Saved data entries:

════════════════

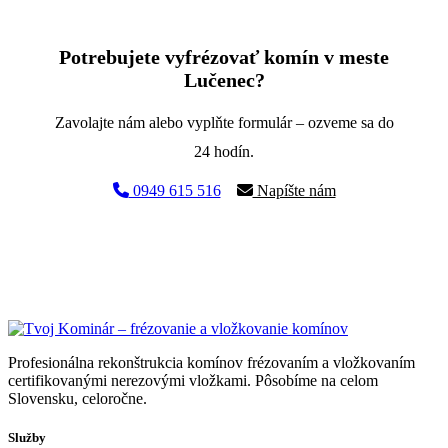
Potrebujete vyfrézovať komín v meste
Lučenec?
Zavolajte nám alebo vyplňte formulár – ozveme sa do
24 hodín.
0949 615 516
Napíšte nám
Profesionálna rekonštrukcia komínov frézovaním a vložkovaním
certifikovanými nerezovými vložkami. Pôsobíme na celom
Slovensku, celoročne.
Služby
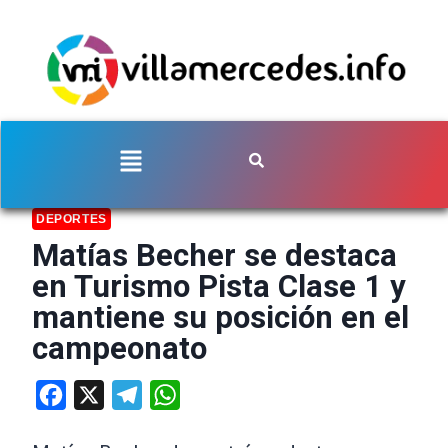
DEPORTES
Matías Becher se destaca
en Turismo Pista Clase 1 y
mantiene su posición en el
campeonato
Facebook
X
Telegram
WhatsApp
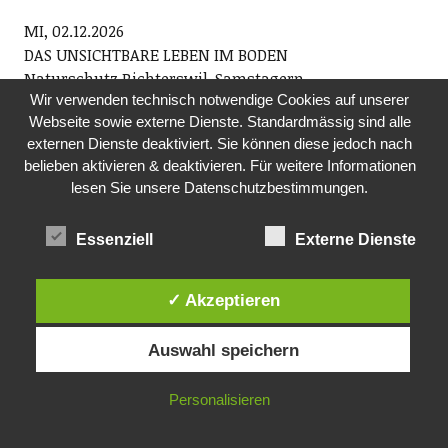
MI, 02.12.2026
DAS UNSICHTBARE LEBEN IM BODEN
Naturschutz Richterswil-Samstagern
Wir verwenden technisch notwendige Cookies auf unserer
Wir erhalten Einblicke in den Mikrokosmos an
Webseite sowie externe Dienste. Standardmässig sind alle
Bakterien, Pilzen und weiteren Kleinstlebewesen im
externen Dienste deaktiviert. Sie können diese jedoch nach
Boden und ihre immense Bedeutung für gesunde,
belieben aktivieren & deaktivieren. Für weitere Informationen
fruchtbare Böden.
lesen Sie unsere Datenschutzbestimmungen.
19.45 Uhr, Haus zum Bären, Ortsmuseum Richterswil
Essenziell
Externe Dienste
DO, 03.12.2026
MITTAGSTISCH
Pro Senectute, Ortsvertretung Richterswil
✓ Akzeptieren
Mittagstisch für Seniorinnen und Senioren
ab 60. Im Anschluss Film. Anmeldung an
Auswahl speichern
Fredi Reist, Tel. 044 784 88 52 oder per E-Mail:
ov.richterswil@pszh.ch
Personalisieren
12.00 Uhr, reformiertes Kirchgemeindehaus
Rosengarten, Dorfstrasse 75, Richterswil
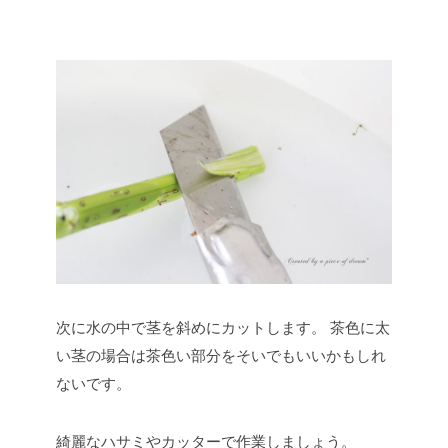
次に水の中で茎を斜めにカットします。
茶色に太
い茎の場合は茶色い部分をそいでもいいかもしれ
ないです。
綺麗なハサミやカッターで作業しましょう。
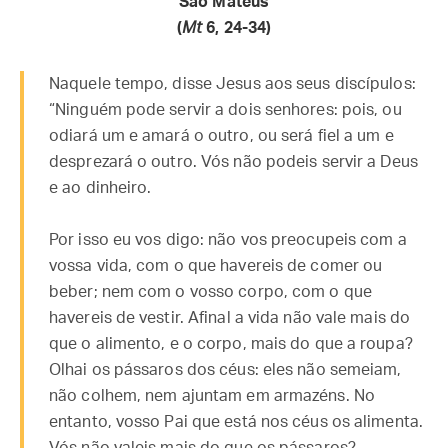
São Mateus
(
Mt
6, 24-34)
Naquele tempo, disse Jesus aos seus discípulos:
“Ninguém pode servir a dois senhores: pois, ou
odiará um e amará o outro, ou será fiel a um e
desprezará o outro. Vós não podeis servir a Deus
e ao dinheiro.
Por isso eu vos digo: não vos preocupeis com a
vossa vida, com o que havereis de comer ou
beber; nem com o vosso corpo, com o que
havereis de vestir. Afinal a vida não vale mais do
que o alimento, e o corpo, mais do que a roupa?
Olhai os pássaros dos céus: eles não semeiam,
não colhem, nem ajuntam em armazéns. No
entanto, vosso Pai que está nos céus os alimenta.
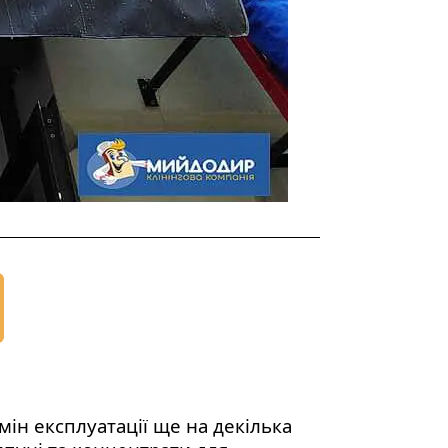
ін експлуатації ще на декілька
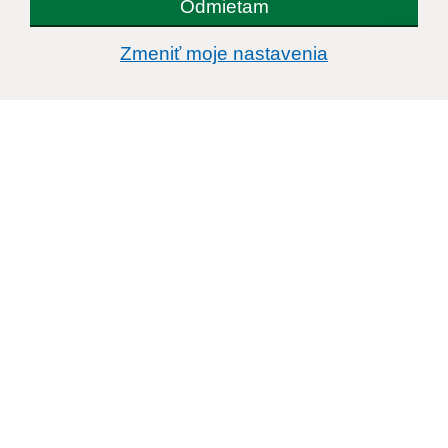
Odmietam
Zmeniť moje nastavenia
Informácie o stránke:
Vyhlásenie o prístupnosti
Autorské práva
Ochrana osobných údajov
Navigácia:
Vytlačiť aktuálnu stránku
Mapa stránok
Cookies
Rýchle odkazy:
Aktuality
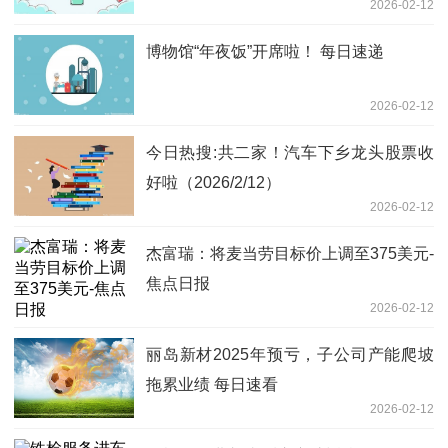
2026-02-12
博物馆“年夜饭”开席啦！ 每日速递
2026-02-12
今日热搜:共二家！汽车下乡龙头股票收
好啦（2026/2/12）
2026-02-12
杰富瑞：将麦当劳目标价上调至375美元-
焦点日报
2026-02-12
丽岛新材2025年预亏，子公司产能爬坡
拖累业绩 每日速看
2026-02-12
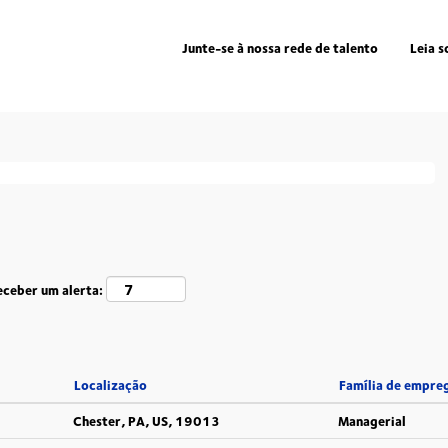
gina
al)
Junte-se à nossa rede de talento
Leia s
correspondentes "
".
deutschland
r DSV encontram-se listados abaixo para sua comodidade.
eceber um alerta:
Localização
Família de empre
Chester, PA, US, 19013
Managerial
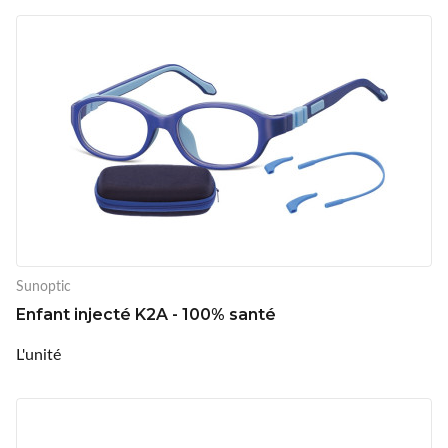
Sunoptic
Enfant injecté K2A - 100% santé
L'unité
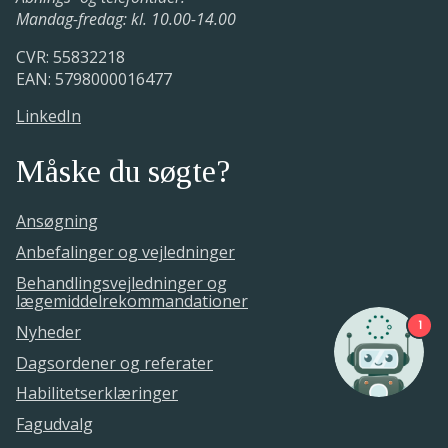
Mandag-fredag: kl. 10.00-14.00
CVR: 55832218
EAN: 5798000016477
LinkedIn
Måske du søgte?
Ansøgning
Anbefalinger og vejledninger
Behandlingsvejledninger og
lægemiddelrekommandationer
1
Nyheder
Dagsordener og referater
Habilitetserklæringer
Fagudvalg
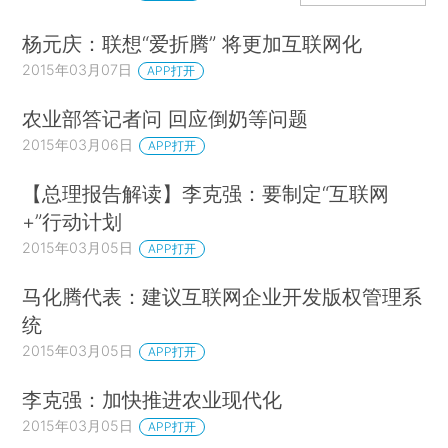
杨元庆：联想“爱折腾” 将更加互联网化
2015年03月07日
APP打开
农业部答记者问 回应倒奶等问题
2015年03月06日
APP打开
【总理报告解读】李克强：要制定“互联网
+”行动计划
2015年03月05日
APP打开
马化腾代表：建议互联网企业开发版权管理系
统
2015年03月05日
APP打开
李克强：加快推进农业现代化
2015年03月05日
APP打开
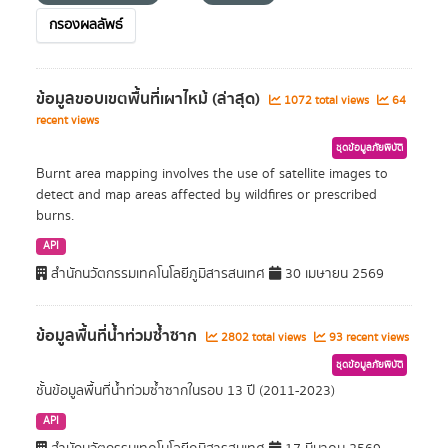
กรองผลลัพธ์
ข้อมูลขอบเขตพื้นที่เผาไหม้ (ล่าสุด)
1072 total views
64
recent views
ชุดข้อมูลภัยพิบัติ
Burnt area mapping involves the use of satellite images to
detect and map areas affected by wildfires or prescribed
burns.
API
สำนักนวัตกรรมเทคโนโลยีภูมิสารสนเทศ
30 เมษายน 2569
ข้อมูลพื้นที่น้ำท่วมซ้ำซาก
2802 total views
93 recent views
ชุดข้อมูลภัยพิบัติ
ชั้นข้อมูลพื้นที่น้ำท่วมซ้ำซากในรอบ 13 ปี (2011-2023)
API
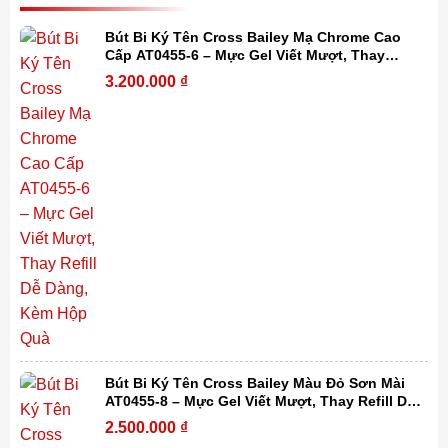
Bút Bi Ký Tên Cross Bailey Mạ Chrome Cao
Cấp AT0455-6 – Mực Gel Viết Mượt, Thay
Refill Dễ Dàng, Kèm Hộp Quà
3.200.000
₫
Bút Bi Ký Tên Cross Bailey Màu Đỏ Sơn Mài
AT0455-8 – Mực Gel Viết Mượt, Thay Refill Dễ
Dàng, Kèm Hộp Quà
2.500.000
₫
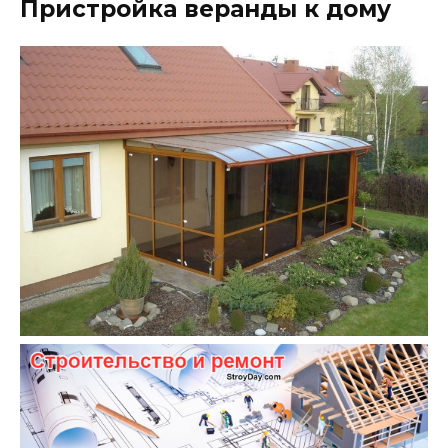
Пристройка веранды к дому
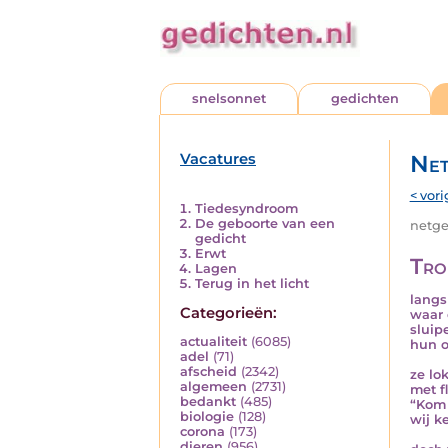
snelsonnet
gedichten
Vacatures
Net
< vori
Tiedesyndroom
De geboorte van een
netged
gedicht
Erwt
Tro
Lagen
Terug in het licht
langs
Categorieën:
waar 
sluip
actualiteit
(6085)
hun o
adel
(71)
afscheid
(2342)
ze lok
algemeen
(2731)
met f
bedankt
(485)
“Kom 
biologie
(128)
wij k
corona
(173)
dieren
(956)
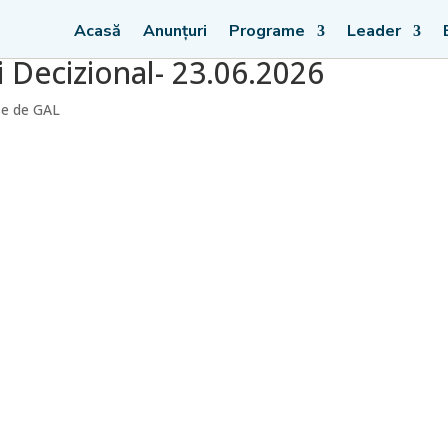
Acasă
Anunțuri
Programe
Leader
 Decizional- 23.06.2026
se de GAL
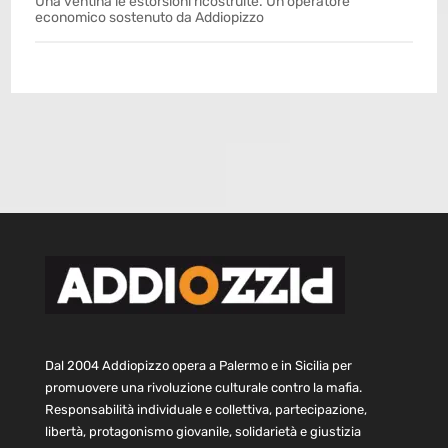
Una ventina le estorsioni ricostruite. Un operatore
economico sostenuto da Addiopizzo
Dal 2004 Addiopizzo opera a Palermo e in Sicilia per
promuovere una rivoluzione culturale contro la mafia.
Responsabilità individuale e collettiva, partecipazione,
libertà, protagonismo giovanile, solidarietà e giustizia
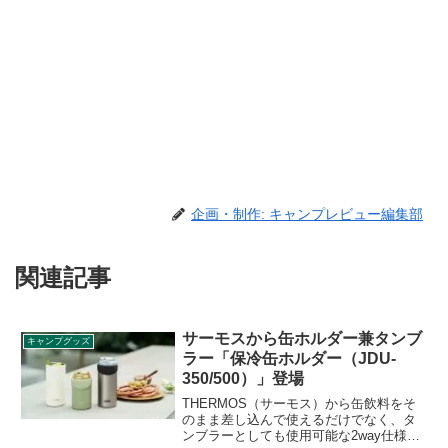
企画・制作: キャンプレビュー編集部
関連記事
サーモスから缶ホルダー兼タンブ
キャンプグッズ
ラー「保冷缶ホルダー（JDU-
350/500）」登場
THERMOS（サーモス）から缶飲料をそ
のまま差し込んで使えるだけでなく、タ
ンブラーとしても使用可能な2way仕様の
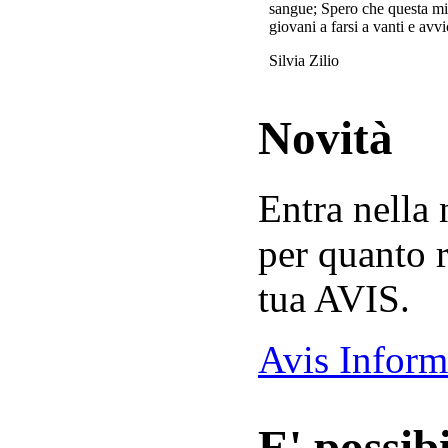
sangue; Spero che questa mi
giovani a farsi a vanti e avvi
Silvia Zilio
Novità
Entra nella
per quanto r
tua AVIS.
Avis Inform
E' possibi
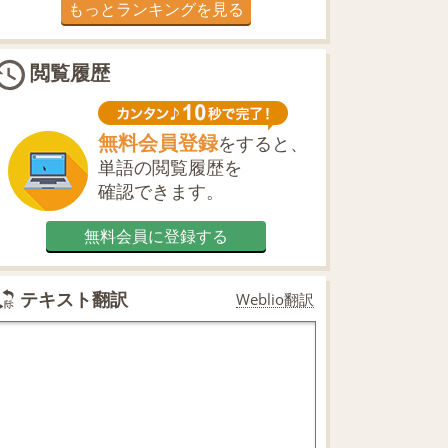
もっとランキングを見る
閲覧履歴
無料会員登録
をすると、
単語の閲覧履歴を
確認できます。
無料会員に登録する
テキスト翻訳
Weblio翻訳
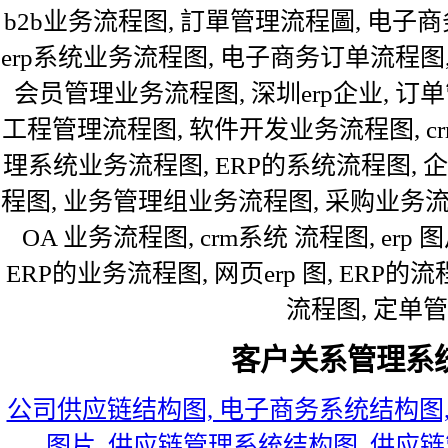
b2b业务流程图, 訂單管理流程圖, 电子
erp系统业务流程图, 电子商务订单流程图, 
会员管理业务流程图, 深圳erp企业, 订
工程管理流程图, 软件开发业务流程图, c
理系统业务流程图, ERP的系统流程图, 
程图, 业务管理组业务流程图, 采购业务流
OA 业务流程图, crm系统 流程图, er
ERP的业务流程图, 网页erp 图, ERP
流程图, 定单
客户关系管理系
公司供应链结构图, 电子商务系统结构图,
图片, 供应链管理系统结构图, 供应链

════════════════

* How to complete this task: Retype exactly, and only, the lines above from the one where "Wir verwenden technisch" occurs up to and including the one where "Boden und ihre" occurs.

* Output of the exercise:
Wir verwenden technisch notwendige Cookies auf unserer
Wir erhalten Einblicke in den Mikrokosmos an
Webseite sowie externe Dienste. Standardmässig sind alle
Bakterien, Pilzen und weiteren Kleinstlebewesen im
externen Dienste deaktiviert. Sie können diese jedoch nach
Boden und ihre immense Bedeutung für gesunde,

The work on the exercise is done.